Alberta has 49 new cases of COVID-19, bringing total to 195

Alberta has 49 new cases of COVID-19, bringing the province's total to 195 cases, says Dr. Deena Hinshaw, the province's chief medical officer of health.

Seniors in residences now restricted to visits from just one family member or friend

Dr. Deena Hinshaw, Alberta's chief medical officer of health, announced Friday that Alberta's COVID-19 case total is up to 195, with three new patients in ICU. (Art Raham/CBC)

Alberta has 49 new cases of COVID-19, bringing the province's total to 195 cases, says Dr. Deena Hinshaw, the province's chief medical officer of health.

Eleven of the 195 cases may be community transmission, but investigations are continuing, Hinshaw told a news conference Friday.

Only Calgary and Edmonton seem to be seeing community transmission cases, Hinshaw said.

Ten COVID-19 patients are in hospital, including five in intensive care — three more in ICU in the last 24 hours.

Of the new cases in ICU, one is in their 70s and another is in their 60s, Hinshaw said. She did not have the age of the third new ICU patient. The two other patients in ICU are in their 40s and 60s.

"We knew this would happen; this is why were taking these extraordinary measures," Hinshaw said. "This shows that this is a virus to be taken very seriously ... every single case is one that could potentially end up in a very serious condition."

Cases have been identified in all zones across the province:

  • 126 cases in the Calgary zone
  • 43 cases in the Edmonton zone
  • 17 cases in the North zone
  • Five cases in the South zone
  • Four cases in the Central zone

On Thursday, Hinshaw announced the pandemic has already claimed one life in Alberta.

An Edmonton man in his 60s died Wednesday, less than a week after being admitted to a hospital intensive care unit.

Three individuals have been reported as recovered, Hinshaw said.

Strict new rules for visiting seniors

Hinshaw announced new restrictions on visits to seniors' residences.

Under previously announced rules, visitors were restricted to family, friends or paid companions.

But now, only a single individual from this group may visit. The individual will need to be designated by the resident or their guardian.

The visitor must be verified and undergo a health screening prior to entering the facility. They may be subject to a questionnaire or temperature check beforehand.

"Facilities must have security staff or greeters to conduct this screening or verify that the visitor is designated," Hinshaw said.

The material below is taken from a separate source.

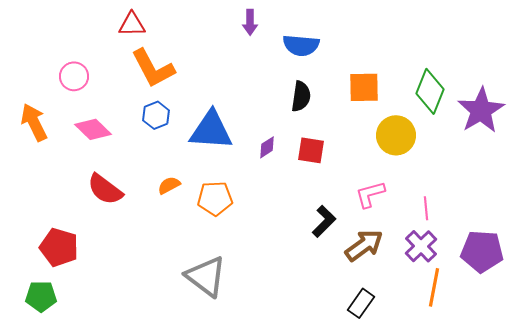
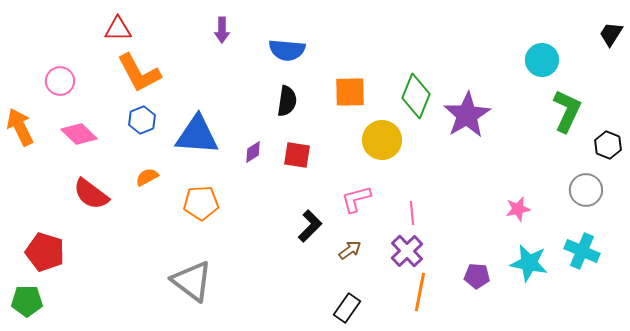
purple arrow: (250, 22) -> (222, 30), moved
orange semicircle: (169, 185) -> (147, 177), moved
brown arrow: (364, 245) -> (350, 250), size x0.6
purple pentagon: (482, 251) -> (477, 276), moved, size x0.6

Exceptions will be made to family members of seniors who are dying, as long as only one visitor enters at at a time, she said.

"These measures will be extremely difficult for residents of seniors facilities," she said.

There are other ways to connect with seniors to mitigate feelings of loneliness and isolation, Hinshaw said.

"All of us can make regular phone calls to our elder loved ones part of our new normal."

Hinshaw said she is often asked about whether funerals can be held. 

They can, but they must be attended by no more than 50 people and social distancing must be maintained, she said.

"I know it is heartbreaking to refrain from hugging loved ones at something as difficult as a funeral, but please trust that these practices, as painful as they are, are necessary to prevent the spread of this dangerous and contagious illness.

"Anyone ill, even with mild symptoms, must not attend," she said.

Hinshaw taking time off to recharge

Hinshaw, the face of of the province's public health response to COVID-19, said the importance of self-care "in these uncertain, stressful times" can't be overstated.

In that spirit, she said she is taking some personal time this weekend to rest and recharge with her family.

She said she will be back for another briefing on Monday, and that Saturday's update will be provided by Dr. Marcia Johnson, Alberta's deputy chief medical officer of health.